- **EXERCISE GOAL**
Only some lines are wanted. Transcribe, exactly, the lines below from the line with "This screenshot has width=972, height=2576." up to and including the line with "You are a GUI".

- **STUDY MATERIAL**
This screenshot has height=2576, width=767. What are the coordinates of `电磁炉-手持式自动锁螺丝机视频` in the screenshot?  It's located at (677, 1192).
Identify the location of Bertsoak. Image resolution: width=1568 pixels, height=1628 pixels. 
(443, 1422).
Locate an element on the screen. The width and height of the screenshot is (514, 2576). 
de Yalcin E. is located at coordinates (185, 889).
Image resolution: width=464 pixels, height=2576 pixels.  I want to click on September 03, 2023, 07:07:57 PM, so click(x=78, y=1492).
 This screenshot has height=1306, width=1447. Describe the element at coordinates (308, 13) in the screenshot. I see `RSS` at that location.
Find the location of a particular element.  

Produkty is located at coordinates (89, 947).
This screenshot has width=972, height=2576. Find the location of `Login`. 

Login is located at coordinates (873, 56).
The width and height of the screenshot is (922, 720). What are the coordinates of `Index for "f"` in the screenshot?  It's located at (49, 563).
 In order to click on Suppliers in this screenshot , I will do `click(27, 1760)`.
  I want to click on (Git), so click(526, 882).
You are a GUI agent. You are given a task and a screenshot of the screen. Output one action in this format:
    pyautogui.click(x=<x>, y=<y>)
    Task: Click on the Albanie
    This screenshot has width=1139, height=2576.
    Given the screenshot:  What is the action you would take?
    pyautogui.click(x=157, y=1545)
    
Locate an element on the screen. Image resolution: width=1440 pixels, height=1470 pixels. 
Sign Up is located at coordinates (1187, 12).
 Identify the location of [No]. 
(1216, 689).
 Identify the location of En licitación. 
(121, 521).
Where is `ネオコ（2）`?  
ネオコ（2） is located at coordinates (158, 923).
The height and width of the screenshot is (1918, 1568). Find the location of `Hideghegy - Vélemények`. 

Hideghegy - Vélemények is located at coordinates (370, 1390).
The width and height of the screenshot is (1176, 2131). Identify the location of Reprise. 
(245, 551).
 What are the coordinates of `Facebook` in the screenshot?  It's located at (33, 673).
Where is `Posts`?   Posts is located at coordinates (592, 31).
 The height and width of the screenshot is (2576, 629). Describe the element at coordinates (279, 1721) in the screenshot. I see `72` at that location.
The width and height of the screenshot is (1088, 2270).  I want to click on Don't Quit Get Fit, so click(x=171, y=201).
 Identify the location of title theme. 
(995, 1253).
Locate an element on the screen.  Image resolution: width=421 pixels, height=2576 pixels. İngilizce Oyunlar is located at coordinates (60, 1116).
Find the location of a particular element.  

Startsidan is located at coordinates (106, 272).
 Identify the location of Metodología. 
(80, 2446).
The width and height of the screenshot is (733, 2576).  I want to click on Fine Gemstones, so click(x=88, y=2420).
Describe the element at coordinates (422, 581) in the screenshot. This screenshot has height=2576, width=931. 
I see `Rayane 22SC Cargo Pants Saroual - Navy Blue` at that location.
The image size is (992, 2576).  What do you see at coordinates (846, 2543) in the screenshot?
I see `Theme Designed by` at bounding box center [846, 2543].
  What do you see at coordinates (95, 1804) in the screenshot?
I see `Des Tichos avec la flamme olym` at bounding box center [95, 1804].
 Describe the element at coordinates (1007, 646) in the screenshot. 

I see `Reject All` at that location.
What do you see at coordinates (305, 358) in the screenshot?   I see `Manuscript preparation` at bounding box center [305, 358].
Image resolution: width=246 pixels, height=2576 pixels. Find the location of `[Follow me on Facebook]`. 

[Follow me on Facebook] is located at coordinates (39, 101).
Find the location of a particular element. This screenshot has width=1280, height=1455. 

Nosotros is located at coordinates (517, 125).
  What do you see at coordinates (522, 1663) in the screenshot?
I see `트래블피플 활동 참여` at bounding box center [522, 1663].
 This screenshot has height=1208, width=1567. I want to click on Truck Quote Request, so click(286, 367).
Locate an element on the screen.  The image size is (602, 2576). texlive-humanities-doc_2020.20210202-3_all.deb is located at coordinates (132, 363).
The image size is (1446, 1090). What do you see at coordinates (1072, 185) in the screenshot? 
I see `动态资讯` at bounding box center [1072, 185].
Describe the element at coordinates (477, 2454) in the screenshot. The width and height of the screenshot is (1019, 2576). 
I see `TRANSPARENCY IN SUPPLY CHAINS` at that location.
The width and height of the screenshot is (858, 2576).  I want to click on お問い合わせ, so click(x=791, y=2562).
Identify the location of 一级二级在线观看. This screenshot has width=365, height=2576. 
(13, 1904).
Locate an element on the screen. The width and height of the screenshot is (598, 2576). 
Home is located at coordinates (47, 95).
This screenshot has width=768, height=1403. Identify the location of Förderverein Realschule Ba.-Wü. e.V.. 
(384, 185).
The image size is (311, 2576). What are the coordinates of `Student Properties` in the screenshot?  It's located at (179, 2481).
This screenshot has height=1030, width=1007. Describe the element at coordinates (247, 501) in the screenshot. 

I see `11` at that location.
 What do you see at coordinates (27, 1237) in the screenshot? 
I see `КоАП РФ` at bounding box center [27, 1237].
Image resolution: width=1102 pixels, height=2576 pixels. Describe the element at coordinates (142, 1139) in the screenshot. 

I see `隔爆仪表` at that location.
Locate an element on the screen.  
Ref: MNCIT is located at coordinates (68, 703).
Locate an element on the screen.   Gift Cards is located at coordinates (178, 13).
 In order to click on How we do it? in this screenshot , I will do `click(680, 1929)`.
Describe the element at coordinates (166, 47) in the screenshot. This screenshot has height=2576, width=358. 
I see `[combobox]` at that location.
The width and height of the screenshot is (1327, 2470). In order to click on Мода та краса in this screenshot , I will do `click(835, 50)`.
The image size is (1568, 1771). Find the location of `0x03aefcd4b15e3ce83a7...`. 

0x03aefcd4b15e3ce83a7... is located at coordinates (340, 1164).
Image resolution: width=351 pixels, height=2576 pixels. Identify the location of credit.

- **OUTPUT FOR THIS TASK**
This screenshot has width=972, height=2576. Find the location of `Login`. 

Login is located at coordinates (873, 56).
The width and height of the screenshot is (922, 720). What are the coordinates of `Index for "f"` in the screenshot?  It's located at (49, 563).
 In order to click on Suppliers in this screenshot , I will do `click(27, 1760)`.
  I want to click on (Git), so click(526, 882).
You are a GUI agent. You are given a task and a screenshot of the screen. Output one action in this format:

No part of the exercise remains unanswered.